*** DATA FOR THIS EXERCISE ***
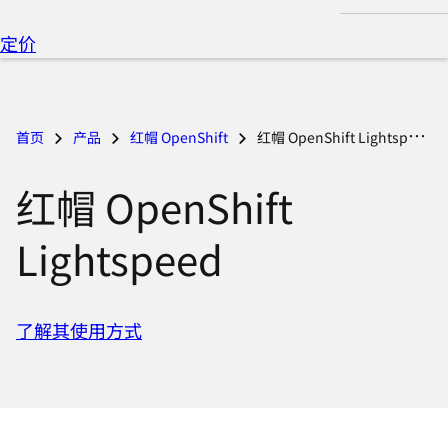
言
定价
首页
产品
红帽 OpenShift
红帽 OpenShift Lightspeed
红帽 OpenShift
Lightspeed
了解其使用方式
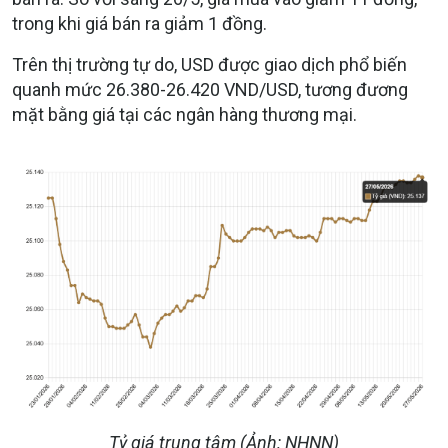
trong khi giá bán ra giảm 1 đồng.
Trên thị trường tự do, USD được giao dịch phổ biến
quanh mức 26.380-26.420 VND/USD, tương đương
mặt bằng giá tại các ngân hàng thương mại.
Tỷ giá trung tâm (Ảnh: NHNN)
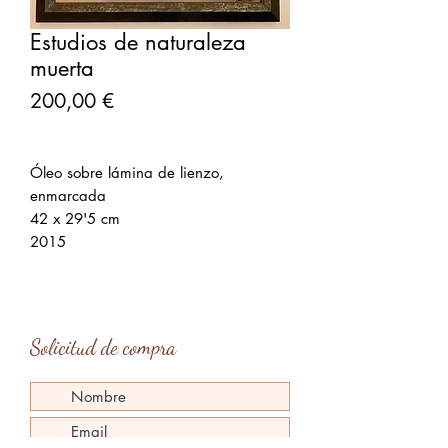
Estudios de naturaleza
muerta
Precio
200,00 €
Óleo sobre lámina de lienzo,
enmarcada
42 x 29'5 cm
2015
Solicitud de compra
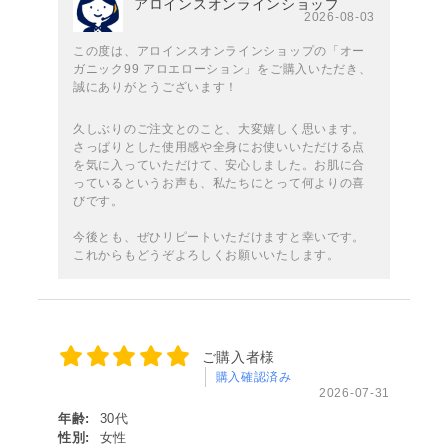
アロインスオンラインショップ
2026-08-03
この度は、アロインスオンラインショップの「オー
ガニック99 アロエローション」をご購入いただき、
誠にありがとうございます！
久しぶりのご注文とのこと、大変嬉しく思います。
さっぱりとした使用感や全身にお使いいただける点
を気に入っていただけて、安心しました。お肌に合
っているというお声も、私たちにとって何よりの喜
びです。
今後とも、ぜひリピートいただけますと幸いです。
これからもどうぞよろしくお願いいたします。
ご購入者様
購入確認済み
2026-07-31
年齢:
30代
性別:
女性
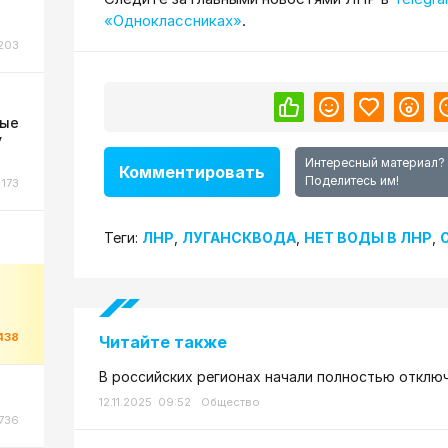
«Одноклассниках»
.
203
ные
у
Интересный материал?
Комментировать
Поделитесь им!
173
Теги:
ЛНР
,
ЛУГАНСКВОДА
,
НЕТ ВОДЫ В ЛНР
,
438
Читайте также
В российских регионах начали полностью отклю
12.11.2025 09:52
Общество
736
*** End of DATA FOR THIS EXERCISE ***
[DIRECTIONS FOR THIS TASK]
Output the listing word for word. Drop the pictures.

[RESPONSE FOR THIS EXERCISE]
言
定价
首页
产品
红帽 OpenShift
红帽 OpenShift Lightspeed
红帽 OpenShift
Lightspeed
了解其使用方式
trong khi giá bán ra giảm 1 đồng.
Trên thị trường tự do, USD được giao dịch phổ biến
quanh mức 26.380-26.420 VND/USD, tương đương
mặt bằng giá tại các ngân hàng thương mại.
Tỷ giá trung tâm (Ảnh: NHNN)
Estudios de naturaleza
muerta
Precio
200,00 €
Óleo sobre lámina de lienzo,
enmarcada
42 x 29'5 cm
2015
Solicitud de compra
アロインスオンラインショップ
2026-08-03
この度は、アロインスオンラインショップの「オー
ガニック99 アロエローション」をご購入いただき、
誠にありがとうございます！
久しぶりのご注文とのこと、大変嬉しく思います。
さっぱりとした使用感や全身にお使いいただける点
を気に入っていただけて、安心しました。お肌に合
っているというお声も、私たちにとって何よりの喜
びです。
今後とも、ぜひリピートいただけますと幸いです。
これからもどうぞよろしくお願いいたします。
ご購入者様
購入確認済み
2026-07-31
年齢:
30代
性別:
女性
«Одноклассниках»
.
203
ные
у
Интересный материал?
Комментировать
Поделитесь им!
173
Теги:
ЛНР
,
ЛУГАНСКВОДА
,
НЕТ ВОДЫ В ЛНР
,
438
Читайте также
В российских регионах начали полностью отклю
12.11.2025 09:52
Общество
736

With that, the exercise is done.